I can't recommend Paprika enough. Plus, they gave me a free copy of their Mac app. I love them. I can import recipes from a shocking number of sites (there must be some standard blog recipe CSS that they are able to pull from, because seriously, all sorts of hipster recipe blogs) and when I can't, it's super duper easy to do it myself.
posted by good day merlock at 8:16 AM on January 10, 2012


Response by poster: theichibun, PepperPlate also offers a link to the original. As do pretty much all these services.

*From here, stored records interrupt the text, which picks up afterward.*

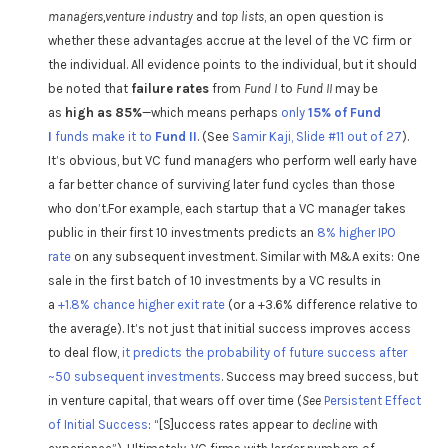
managers,venture industry
and
top lists
, an open question is
whether these advantages accrue at the level of the VC firm or
the individual. All evidence points to the individual, but it should
be noted that
failure rates
from
Fund I
to
Fund II
may be
as
high as 85%
—which means perhaps
only
15% of Fund
I
funds make it to
Fund II
. (See
Samir Kaji, Slide #11 out of 27
).
It’s obvious, but VC fund managers who perform well early have
a far better chance of surviving later fund cycles than those
who don’t.For example, each startup that a VC manager takes
public in their first 10 investments predicts an
8% higher IPO
rate
on any subsequent investment. Similar with M&A exits: One
sale in the first batch of 10 investments by a VC results in
a
+1.8% chance higher exit rate
(or a +3.6% difference relative to
the average). It’s not just that initial success improves access
to deal flow,
it predicts the probability of future success after
~50 subsequent investments
. Success may breed success, but
in venture capital, that wears off over time (
See
Persistent Effect
of Initial Success
: “[S]uccess rates appear to
decline
with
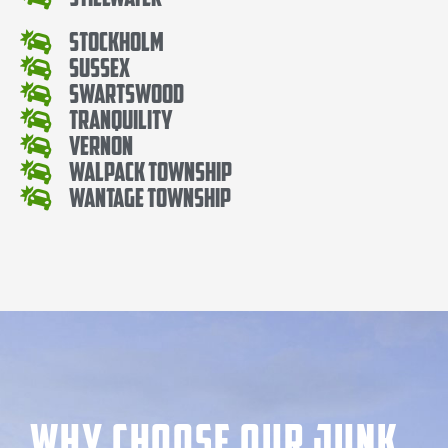
Stockholm
Sussex
Swartswood
Tranquility
Vernon
Walpack Township
Wantage Township
Why Choose our Junk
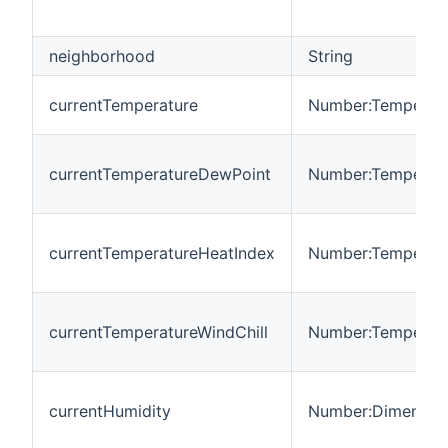
neighborhood
String
currentTemperature
Number:Temperat
currentTemperatureDewPoint
Number:Temperat
currentTemperatureHeatIndex
Number:Temperat
currentTemperatureWindChill
Number:Temperat
currentHumidity
Number:Dimension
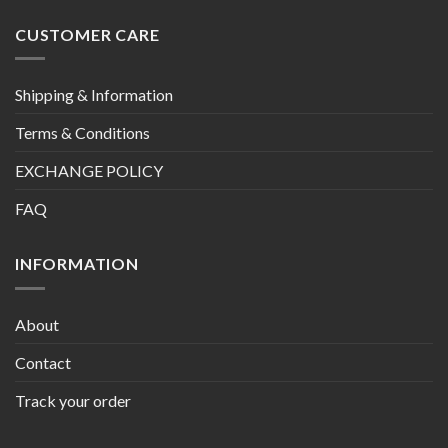
CUSTOMER CARE
Shipping & Information
Terms & Conditions
EXCHANGE POLICY
FAQ
INFORMATION
About
Contact
Track your order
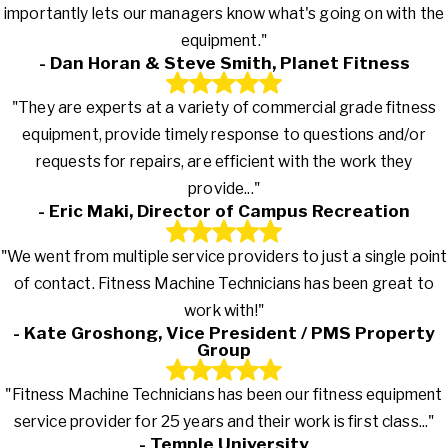
importantly lets our managers know what's going on with the
equipment."
- Dan Horan & Steve Smith, Planet Fitness
"They are experts at a variety of commercial grade fitness
equipment, provide timely response to questions and/or
requests for repairs, are efficient with the work they
provide..."
- Eric Maki, Director of Campus Recreation
"We went from multiple service providers to just a single point
of contact. Fitness Machine Technicians has been great to
work with!"
- Kate Groshong, Vice President / PMS Property
Group
"Fitness Machine Technicians has been our fitness equipment
service provider for 25 years and their work is first class..."
- Temple University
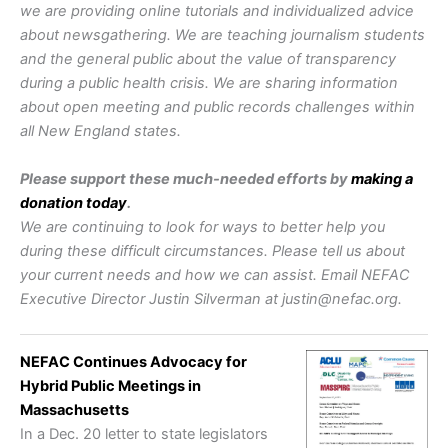
we are providing online tutorials and individualized advice
about newsgathering. We are teaching journalism students
and the general public about the value of transparency
during a public health crisis. We are sharing information
about open meeting and public records challenges within
all New England states.
Please support these much-needed efforts by
making a
donation today
.
We are continuing to look for ways to better help you
during these difficult circumstances. Please tell us about
your current needs and how we can assist. Email NEFAC
Executive Director Justin Silverman at justin@nefac.org.
NEFAC Continues Advocacy for
Hybrid Public Meetings in
Massachusetts
In a Dec. 20 letter to state legislators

My point is that if you've got a link, why take time/effort to import/format the recipe for the service? Is it any less convenient to click a link to another web site? There are benefits to having stuff all in one place (searching, archiving, indexing, occasional offline access), but none of those benefits are much enhanced by spending time on formatting/importing, or, generally, on using a service rather than a vanilla notebook (evernote, google docs, etc).
posted by Quisp Lover at 10:42 AM on January 10, 2012


Response by poster: Hmm. Paprica has no web service. That feels claustrophobic for this sort of thing.

And while web services can disappear, it's easy to passively keep them running, even if not actively developed, so odds are on your side re: longevity. Whereas the relentless progress of OS updates kills most applications over time unless actively developed. And I don't want to have to keep futzing with this data (especially since these sorts of apps/services have incentive to offer an easy export function).
posted by Quisp Lover at 2:05 PM on January 10, 2012


Springpad is a Evernote like service that I've been using for recipe storage for a while now. The big advantage is a recipe note format (as well as a bunch of other specific types), as opposed to just plain text. It's got an iPad app, and pretty nifty web integration. It understands the format of a bunch of recipe sites, so I can just give it a URL to a recipe I find online, and it'll import it with the proper formatting.
posted by bigdamnnerd at 2:37 PM on January 10, 2012 [1 favorite]


Response by poster: Thanks. I hadn't heard of Springpad before. Searching the Web, seems the Evernote vs Springpad argument is a hot one. Interestingly, the chief complaint/advantage of Springpad seems to be that it's more structured....less freeform than Evernote. But, for recipes, yeah, some structure would be good.